Allard spoke first. “Since the governor caught us flat-footed, we’re trying to cobble together a squad with minimal break-in needs.”
It was the preferred indirect approach, but I didn’t feel like wasting time any more than Stanton did. I might also have been reacting to his perfunctory tone. “I’d like Willy Kunkle.”
Bill tried softening the message. “I didn’t know the status of his application.”
Stanton kept his watchful eyes on me. “He’s in the pipeline, Joe, along with several others.”
“Maybe so, but since proper procedure’s already out the window, let’s cut corners,” I suggested, matching his stare.
“I don’t think that would be a good idea, not right out of the starting gate.”
“Why not?” I asked, anger slowly beginning to build in my chest. “When were you going to decide about him?”
Stanton’s mouth tightened slightly. “It’s not up to me alone. There’s a panel—”
“Which you bypassed to hire me,” I interrupted.
“You were a special case,” he said, giving the comment a clear double meaning. “Kunkle doesn’t fit that category.”
I turned to the door, resting my hand on the knob. “Maybe you got me wrong.”
“Don’t be so melodramatic, Joe,” he said with an exasperated sigh. “When you signed on, the deal was we consider Kunkle’s application along with everyone else’s. We’re doing that. You can’t force us to accept him—it wouldn’t be ethical.”
I laughed, the frustration of waiting around for weeks
coming to a boil. “Ethical? You didn’t want him to begin with, and it’s starting to look like you’ve lost interest in VBI. If Willy really is under consideration, and not just being jerked around to keep me quiet, now would be a good time to show some good faith. Let me have him for this case on a provisional basis. Call him a consultant if you want, instead of a special agent, and make his performance a factor in his passing muster, but give the poor bastard a chance, stop treating me like some senile chump, and let the Bureau prove itself in the real world.”
Stanton scowled at me. “I made you SAC of the whole outfit, for Christ’s sake, and I’m one of the few people who doesn’t want the Bureau chopped off at the knees. Everyone has the highest respect for you. You’re the one putting a monkey wrench into the works with your obsession with this guy.”
I didn’t say a word, but I left my hand on the doorknob. He finally relented, which ironically highlighted his ambivalence about our fate, since if ever there was a time to call my bluff, it was now. “All right, you can have Kunkle—provisionally. He’s not to have VBI credentials, and once this case is over, whether he’s accepted or not, I don’t want to have this conversation again.
“And,” he added, pointing his finger at Bill Allard, “I want at least two more people of your choosing assigned to this, regardless of how many break-in problems it might create.
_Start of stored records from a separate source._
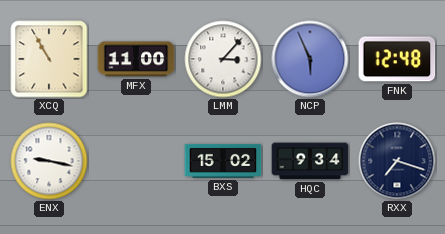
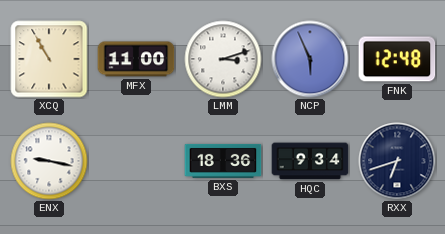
LMM: 3:07 -> 3:12
BXS: 15:02 -> 18:36
RXX: 7:18 -> 6:42
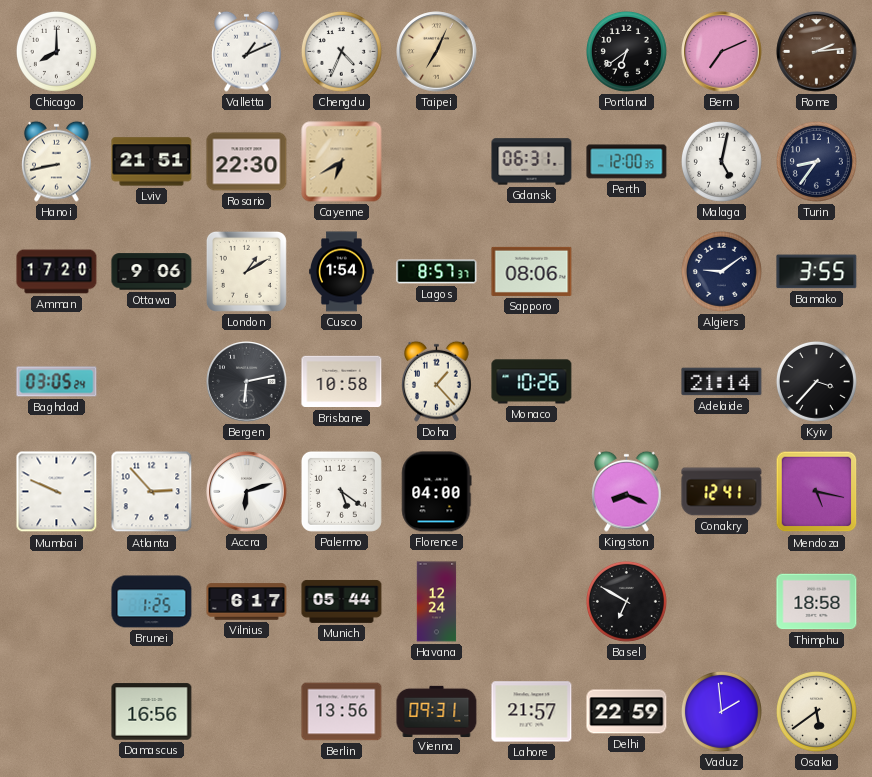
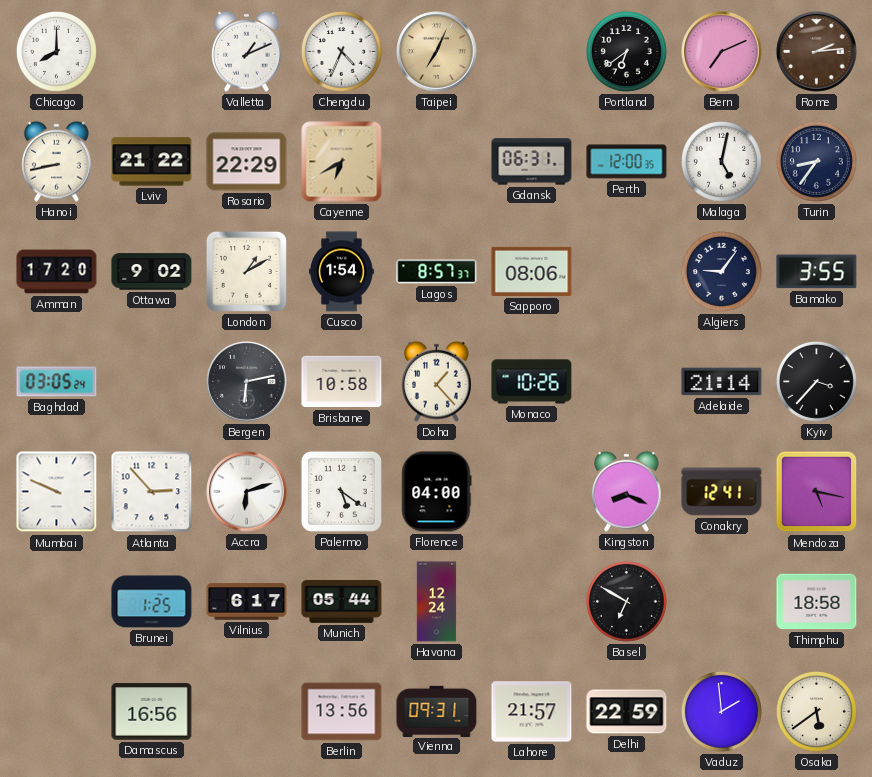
Lviv: 21:51 -> 21:22
Rosario: 22:30 -> 22:29
Ottawa: 9:06 -> 9:02
Algiers: 9:09 -> 9:06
They are not to be from Brattleboro or Windham County or even from the southeast corner of the state. If Kunkle’s going to be part of the equation, I want him counterbalanced with the best you can get your hands on. In fact,” he added after a brief pause, “why don’t you pull in someone from BCI as an unofficial intern? That way, Kunkle won’t be alone, it’ll help show we’re not a closed shop, and maybe word’ll leak back to the BCI rank-and-file that we’re not the threat their brass is making us out to be.”
He shifted his glare to me. “That better be acceptable, Joe, or you damn well can walk out that door.”
I smiled at him instead, amazed I’d gotten away with it. “Don’t worry, Dave. This won’t bite you in the ass.”